Ketika Kemewahan Mengaburkan Amanah, KPU dan Permintaan Maaf yang Mengundang Tanya

CATATAN KAKI — Kita menyaksikan permintaan maaf dari Komisi Pemilihan Umum (KPU) RI, yang mengakui bahwa fasilitas mewah yang digunakan oleh para komisioner mungkin dianggap berlebihan oleh publik. Pelaksana Tugas (Plt) Ketua KPU RI, Mochammad Afifuddin, menjelaskan bahwa semua fasilitas ini dikelola oleh Sekretariat Jenderal KPU RI dan telah melalui pembahasan serta disesuaikan dengan aturan yang berlaku.

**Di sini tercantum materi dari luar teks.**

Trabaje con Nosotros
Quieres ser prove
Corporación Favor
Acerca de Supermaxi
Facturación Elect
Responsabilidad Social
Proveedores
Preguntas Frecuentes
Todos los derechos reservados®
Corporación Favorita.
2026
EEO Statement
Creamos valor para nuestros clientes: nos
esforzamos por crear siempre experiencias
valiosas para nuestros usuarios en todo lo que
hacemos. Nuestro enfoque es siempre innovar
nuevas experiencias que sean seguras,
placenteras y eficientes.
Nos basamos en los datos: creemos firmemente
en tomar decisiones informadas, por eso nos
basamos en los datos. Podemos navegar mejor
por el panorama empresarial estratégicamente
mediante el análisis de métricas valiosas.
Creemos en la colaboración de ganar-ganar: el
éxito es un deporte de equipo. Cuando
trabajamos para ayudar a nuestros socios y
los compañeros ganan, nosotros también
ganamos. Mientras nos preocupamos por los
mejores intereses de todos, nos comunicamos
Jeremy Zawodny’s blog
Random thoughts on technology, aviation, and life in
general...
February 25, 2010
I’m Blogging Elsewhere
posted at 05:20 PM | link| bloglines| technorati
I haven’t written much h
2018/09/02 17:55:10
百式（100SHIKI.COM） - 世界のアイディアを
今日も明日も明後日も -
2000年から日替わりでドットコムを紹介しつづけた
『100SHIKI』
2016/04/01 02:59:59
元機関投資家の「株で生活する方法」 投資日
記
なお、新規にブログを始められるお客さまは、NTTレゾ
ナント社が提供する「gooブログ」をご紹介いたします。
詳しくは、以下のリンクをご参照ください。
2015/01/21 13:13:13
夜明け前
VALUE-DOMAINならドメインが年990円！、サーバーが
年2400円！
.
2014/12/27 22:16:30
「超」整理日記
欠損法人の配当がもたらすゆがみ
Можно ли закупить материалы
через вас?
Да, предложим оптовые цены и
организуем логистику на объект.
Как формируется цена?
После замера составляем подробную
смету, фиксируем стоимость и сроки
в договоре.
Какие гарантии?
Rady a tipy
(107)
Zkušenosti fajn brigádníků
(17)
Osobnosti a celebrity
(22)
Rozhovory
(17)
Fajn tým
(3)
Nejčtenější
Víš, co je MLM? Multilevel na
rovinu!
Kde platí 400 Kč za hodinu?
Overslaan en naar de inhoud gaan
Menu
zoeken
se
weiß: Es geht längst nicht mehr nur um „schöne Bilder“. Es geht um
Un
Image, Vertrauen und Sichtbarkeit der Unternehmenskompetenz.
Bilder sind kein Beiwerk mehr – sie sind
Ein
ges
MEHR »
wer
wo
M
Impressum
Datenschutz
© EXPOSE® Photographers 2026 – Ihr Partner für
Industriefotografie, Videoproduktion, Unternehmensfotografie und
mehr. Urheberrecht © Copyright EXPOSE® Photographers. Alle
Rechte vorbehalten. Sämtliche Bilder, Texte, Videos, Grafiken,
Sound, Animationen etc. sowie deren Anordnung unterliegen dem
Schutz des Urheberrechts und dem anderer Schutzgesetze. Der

Namun, permintaan maaf ini meskipun terdengar tulus, tampaknya tidak sepenuhnya mampu meredakan kekhawatiran dan kekecewaan masyarakat. Penyediaan kendaraan dinas tambahan, seperti Hyundai Palisade dan Toyota Alphard, yang disebut sebagai kendaraan sewaan untuk mengantisipasi kerusakan mobil dinas, menunjukkan adanya kesenjangan yang besar antara pejabat publik dan masyarakat yang mereka layani. Dalam situasi ekonomi yang sulit, penggunaan mobil mewah oleh pejabat publik menimbulkan pertanyaan besar tentang prioritas dan kesadaran sosial mereka.

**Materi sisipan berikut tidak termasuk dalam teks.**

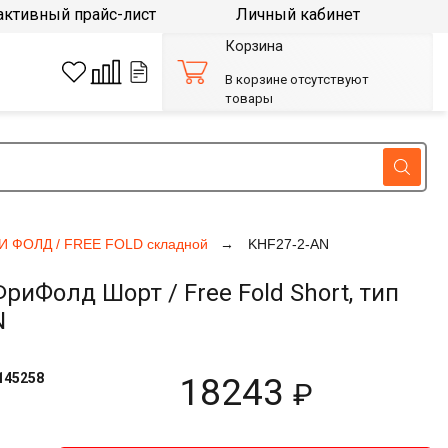
активный прайс-лист
Личный кабинет
Корзина
В корзине отсутствуют
товары
И ФОЛД / FREE FOLD складной
KHF27-2-AN
Фолд Шорт / Free Fold Short, тип
N
145258
18243
₽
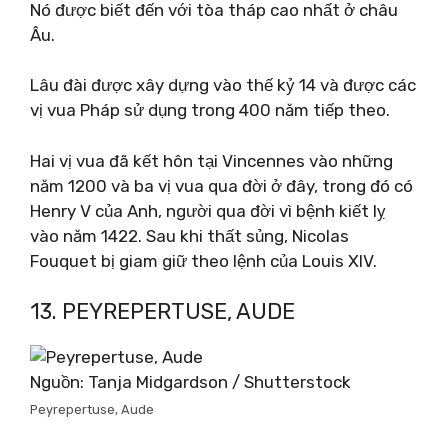
Nó được biết đến với tòa tháp cao nhất ở châu
Âu.
Lâu đài được xây dựng vào thế kỷ 14 và được các
vị vua Pháp sử dụng trong 400 năm tiếp theo.
Hai vị vua đã kết hôn tại Vincennes vào những
năm 1200 và ba vị vua qua đời ở đây, trong đó có
Henry V của Anh, người qua đời vì bệnh kiết lỵ
vào năm 1422. Sau khi thất sủng, Nicolas
Fouquet bị giam giữ theo lệnh của Louis XIV.
13. PEYREPERTUSE, AUDE
Nguồn: Tanja Midgardson / Shutterstock
Peyrepertuse, Aude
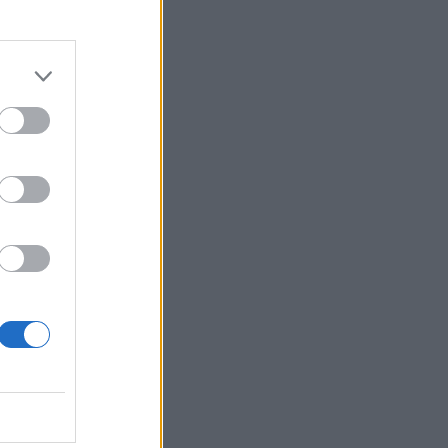
e il
nuovo
i il “nuovo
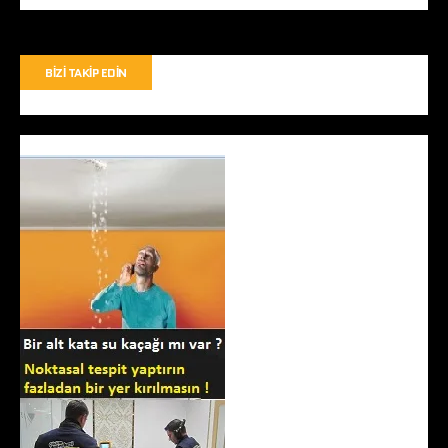
BIZI TAKIP EDIN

Afifuddin menjelaskan, “Kalau soal fasilitas, kami ya kan pernah bahas juga. Yang penting pertama satu tidak ada larangan, yang atau aturan yang kita langgar.” Ia menambahkan bahwa penyediaan kendaraan tersebut dilakukan karena padatnya agenda KPU RI saat tahapan Pemilu 2024. “Ya dalam beberapa kejadian, misalnya mendadak satunya apa, aki drop, yang saya alami kan begitu. Ya maksudnya kan yang namanya buatan manusia kadang-kadang kecapean juga. Mobil juga muter terus,” ujarnya dalam Program Gaspol di Youtube Kompas.com, Rabu (17/7/2024).

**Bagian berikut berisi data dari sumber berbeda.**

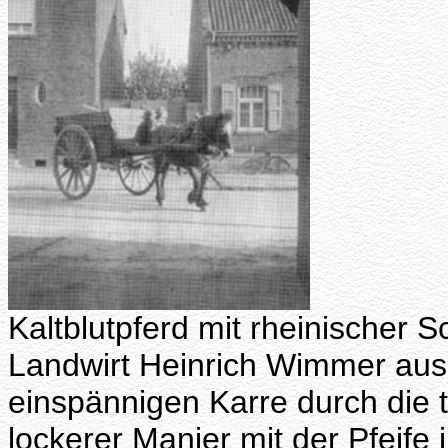
Kaltblutpferd mit rheinischer
Landwirt Heinrich Wimmer aus 
einspännigen Karre durch die to
lockerer Manier mit der Pfeife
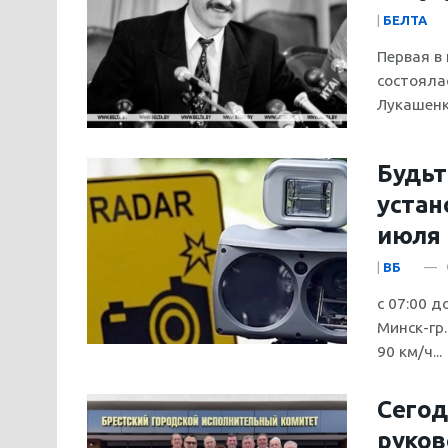
|
БЕЛТА
Первая в
состояла
Лукашенко
Будьт
устан
июля
|
ВБ
с 07:00 д
Минск-гр
90 км/ч...
Сегод
руков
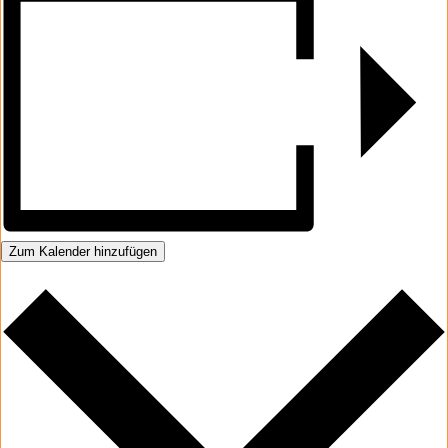
Zum Kalender hinzufügen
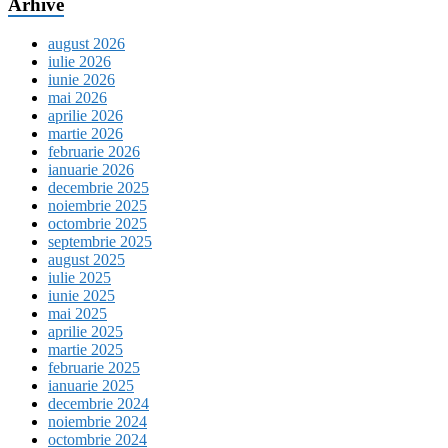
Arhive
august 2026
iulie 2026
iunie 2026
mai 2026
aprilie 2026
martie 2026
februarie 2026
ianuarie 2026
decembrie 2025
noiembrie 2025
octombrie 2025
septembrie 2025
august 2025
iulie 2025
iunie 2025
mai 2025
aprilie 2025
martie 2025
februarie 2025
ianuarie 2025
decembrie 2024
noiembrie 2024
octombrie 2024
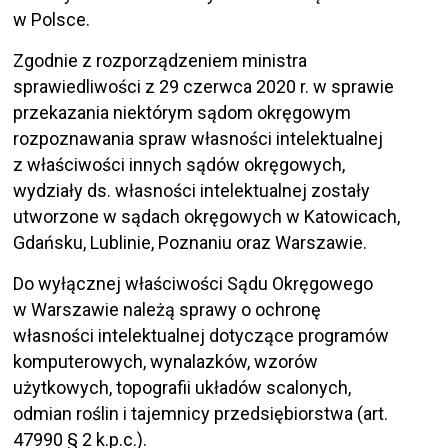
w Polsce.
Zgodnie z rozporządzeniem ministra
sprawiedliwości z 29 czerwca 2020 r. w sprawie
przekazania niektórym sądom okręgowym
rozpoznawania spraw własności intelektualnej
z właściwości innych sądów okręgowych,
wydziały ds. własności intelektualnej zostały
utworzone w sądach okręgowych w Katowicach,
Gdańsku, Lublinie, Poznaniu oraz Warszawie.
Do wyłącznej właściwości Sądu Okręgowego
w Warszawie należą sprawy o ochronę
własności intelektualnej dotyczące programów
komputerowych, wynalazków, wzorów
użytkowych, topografii układów scalonych,
odmian roślin i tajemnicy przedsiębiorstwa (art.
47990 § 2 k.p.c.).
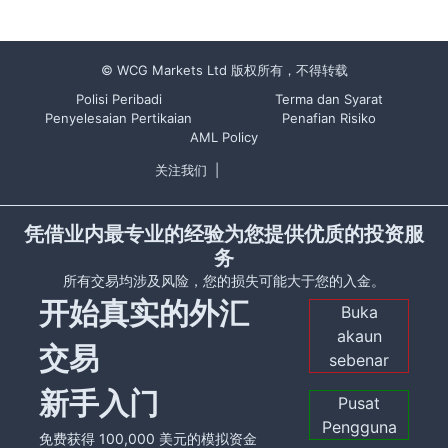
© WCG Markets Ltd 版权所有，不得转载
Polisi Peribadi
Terma dan Syarat
Penyelesaian Pertikaian
Penafian Risiko
AML Policy
关注我们
|
凭借业内最专业的经验为您提供优质的投资服
务
所有交易均涉及风险，您的损失可能大于您的入金。
开始真实的外汇
Buka
akaun
交易
sebenar
新手入门
Pusat
Pengguna
免费获得 100,000 美元的模拟资金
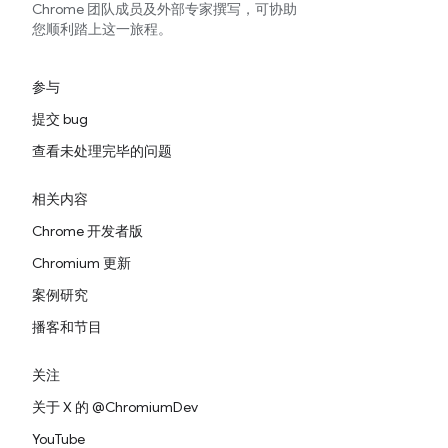
Chrome 团队成员及外部专家撰写，可协助
您顺利踏上这一旅程。
参与
提交 bug
查看未处理完毕的问题
相关内容
Chrome 开发者版
Chromium 更新
案例研究
播客和节目
关注
关于 X 的 @ChromiumDev
YouTube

Namun, pernyataan ini meski dimaksudkan untuk meredakan kekhawatiran, malah mengesankan seolah-olah penggunaan mobil mewah adalah kebutuhan mendesak, bukan kemewahan. Pernyataan bahwa “tidak ada aturan yang dilanggar” dan bahwa fasilitas ini telah dibahas sesuai aturan yang berlaku, tampaknya mengabaikan esensi dari kebijakan publik yang harus selalu mempertimbangkan keadilan dan kesederhanaan, terutama dalam lembaga seperti KPU yang memiliki tugas besar menjaga demokrasi.
Sementara itu, kritik tajam datang dari Mahfud MD, yang mengungkapkan kekecewaan mendalam terhadap perilaku komisioner KPU. Dalam cuitannya, Mahfud menyuarakan kekhawatiran tentang penyalahgunaan fasilitas negara yang berlebihan, seperti penggunaan tiga mobil dinas per komisioner dan penyewaan jet untuk alasan dinas. “Info dari obrolan sumber Podcast Abraham Samad SPEAK UP, setiap komisioner KPU sekarang memakai 3 mobil dinas yang mewah, ada juga penyewaan jet (untuk alasan dinas) yang berlebihan, juga fasilitas lain jika ke daerah yang (maaf) asusila. DPR dan Pemerintah perlu bertindak, tidak diam,” tulis Mahfud.
Mahfud bahkan mengusulkan pergantian seluruh komisioner KPU tanpa harus menunda Pilkada, sebuah langkah yang menunjukkan betapa seriusnya pelanggaran ini di mata publik. “Pergantian semua komisioner KPU perlu dipertimbangkan tanpa harus menunda Pilkada November mendatang,” sebut dia. “Juga tanpa harus membatalkan hasil pemilu yang sudah selesai diputus atau dikonfirmasi oleh MK Pilpres dan Pileg 2024 sebagai hasil kerja KPU sekarang sudah selesai, sah, dan mengikat,” tambah Mahfud.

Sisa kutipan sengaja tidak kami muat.